Theoretical Prediction
In the early 1980s, Paul Steinhardt and his students used computers to model how atoms come together in condensed matter [00:16:47]. They found that locally, atoms liked to form icosahedrons, a shape considered “forbidden” due to its five-fold symmetries [00:16:58]. Inspired by Penrose tilings, they designed a new kind of structure – a 3D analog of Penrose tilings, later known as a quasi-crystal [00:17:15]. Their simulations of x-ray diffraction from such a structure showed a pattern with rings of 10 points, reflecting the five-fold symmetry [00:17:24].
Experimental Discovery
Unaware of Steinhardt’s theoretical work, Dan Shechtman, a few hundred kilometers away, created a flaky material from aluminum and manganese [00:17:35]. When he scattered electrons off this material, the diffraction pattern he obtained almost perfectly matched Steinhardt’s simulated pattern, exhibiting clear five-fold symmetry [00:17:41]. This was the first experimental evidence of a quasicrystal.

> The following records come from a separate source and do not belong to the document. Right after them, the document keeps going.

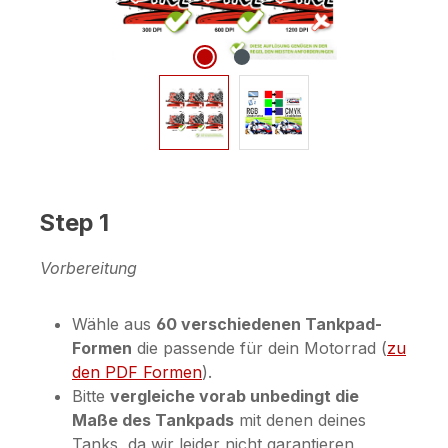
Step 1
Vorbereitung
Wähle aus
60 verschiedenen Tankpad-
Formen
die passende für dein Motorrad (
zu
den PDF Formen
).
Bitte
vergleiche vorab unbedingt die
Maße des Tankpads
mit denen deines
Tanks, da wir leider nicht garantieren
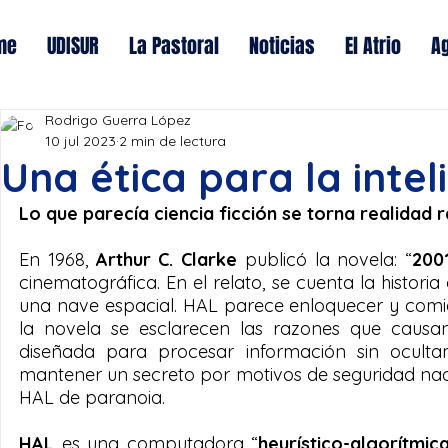
me
UDISUR
La Pastoral
Noticias
El Atrio
A
Rodrigo Guerra López
10 jul 2023
2 min de lectura
Una ética para la inteli
Lo que parecía ciencia ficción se torna realidad
En 1968, 
Arthur C. Clarke
 publicó la novela: “
200
cinematográfica. En el relato, se cuenta la histor
una nave espacial. HAL parece enloquecer y comie
la novela se esclarecen las razones que causa
diseñada para procesar información sin ocultam
mantener un secreto por motivos de seguridad naci
HAL de paranoia.
HAL 
es una computadora “
heurístico-algorítmic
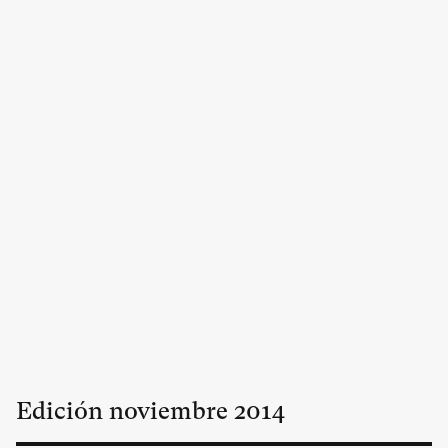
Edición
noviembre
2014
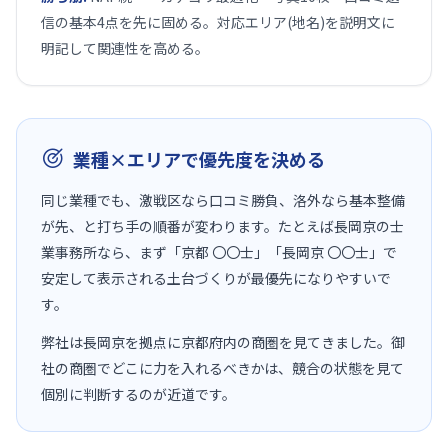
信の基本4点を先に固める。対応エリア(地名)を説明文に
明記して関連性を高める。
業種×エリアで優先度を決める
同じ業種でも、激戦区なら口コミ勝負、洛外なら基本整備
が先、と打ち手の順番が変わります。たとえば長岡京の士
業事務所なら、まず「京都 〇〇士」「長岡京 〇〇士」で
安定して表示される土台づくりが最優先になりやすいで
す。
弊社は長岡京を拠点に京都府内の商圏を見てきました。御
社の商圏でどこに力を入れるべきかは、競合の状態を見て
個別に判断するのが近道です。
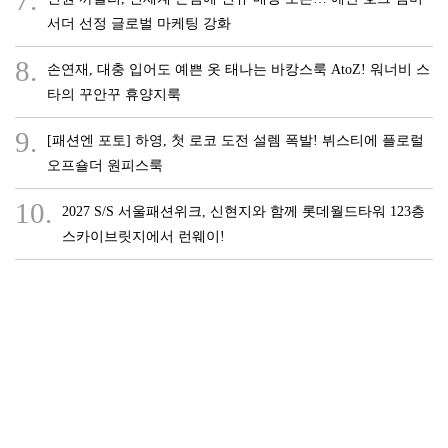
7.
서더 선정 글로벌 마케팅 강화
8.
손연재, 대충 입어도 예쁜 옷 태나는 바캉스룩 AtoZ! 워너비 스
타의 꾸안꾸 휴양지룩
9.
[패션엔 포토] 하영, 첫 로코 도전 설렘 폭발! 뷔스티에 플로럴
오프숄더 원피스룩
10.
2027 S/S 서울패션위크, 신현지와 함께 롯데월드타워 123층
스카이브릿지에서 런웨이!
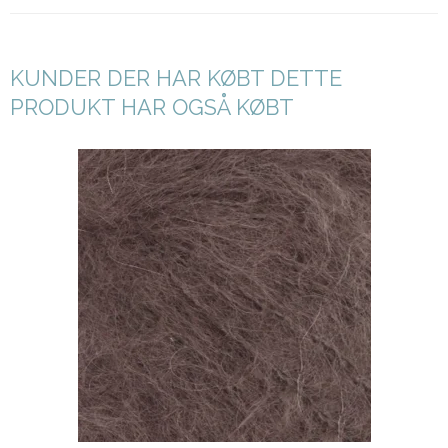
KUNDER DER HAR KØBT DETTE
PRODUKT HAR OGSÅ KØBT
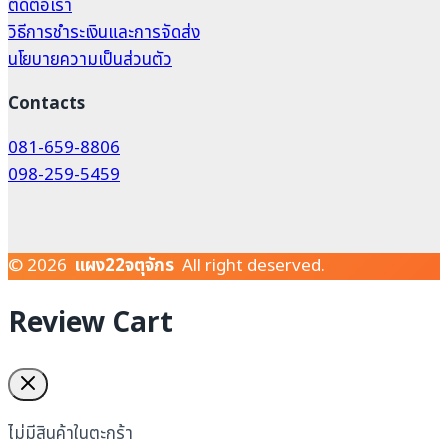
ติดต่อเรา
วิธีการชำระเงินและการจัดส่ง
นโยบายความเป็นส่วนตัว
Contacts
081-659-8806
098-259-5459
© 2026
แผง22จตุจักร
All right deserved.
Review Cart
ไม่มีสินค้าในตะกร้า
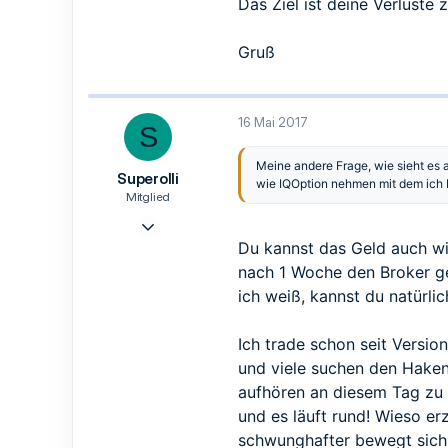
Das Ziel ist deine Verluste 
28
München
Gruß
16 Mai 2017
S
Meine andere Frage, wie sieht es 
Superolli
wie
IQOption
nehmen mit dem ich
Mitglied
10 Mai 2016
19
Du kannst das Geld auch wie
10
nach 1 Woche den Broker ge
3
ich weiß, kannst du natürli
55
Ich trade schon seit Version
und viele suchen den Haken
aufhören an diesem Tag zu 
und es läuft rund! Wieso er
schwunghafter bewegt sich 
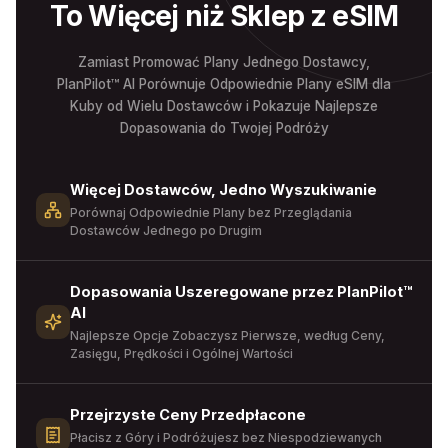
To Więcej niż Sklep z eSIM
Zamiast Promować Plany Jednego Dostawcy,
PlanPilot™ AI Porównuje Odpowiednie Plany eSIM dla
Kuby od Wielu Dostawców i Pokazuje Najlepsze
Dopasowania do Twojej Podróży
Więcej Dostawców, Jedno Wyszukiwanie
Porównaj Odpowiednie Plany bez Przeglądania
Dostawców Jednego po Drugim
Dopasowania Uszeregowane przez PlanPilot™
AI
Najlepsze Opcje Zobaczysz Pierwsze, według Ceny,
Zasięgu, Prędkości i Ogólnej Wartości
Przejrzyste Ceny Przedpłacone
Płacisz z Góry i Podróżujesz bez Niespodziewanych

The reconciliation of long-range order with local rules was explained by Steinhardt: while matching rules for edges are insufficient for long-term tiling, rules for how vertices connect are strong enough locally to prevent mistakes, allowing the pattern to extend infinitely [00:18:03].
Recognition and Impact
One of the seminal papers on quasicrystals was titled Deniva Quinquangula (“On the Pentagonal Snowflake”), a direct shout-out to Kepler’s earlier work [00:18:33].
Not everyone accepted the existence of quasicrystals initially. Linus Pauling, a double Nobel Prize winner, famously declared, “There are no quasicrystals, only quasi scientists” [00:18:41]. However, Shechtman’s discovery was validated when he was awarded the Nobel Prize in Chemistry in 2011 [00:19:01].
Quasicrystals have since been grown with beautiful dodecahedral shapes [00:19:07] and are being explored for various applications, including:
- Non-stick electrical insulation [00:19:12]
- Cookware [00:19:17]
- Ultra-durable steel [00:19:18]
The existence of quasicrystals highlights that patterns and materials thought to be impossible can exist, expanding our understanding of structure and order in the universe [00:19:23].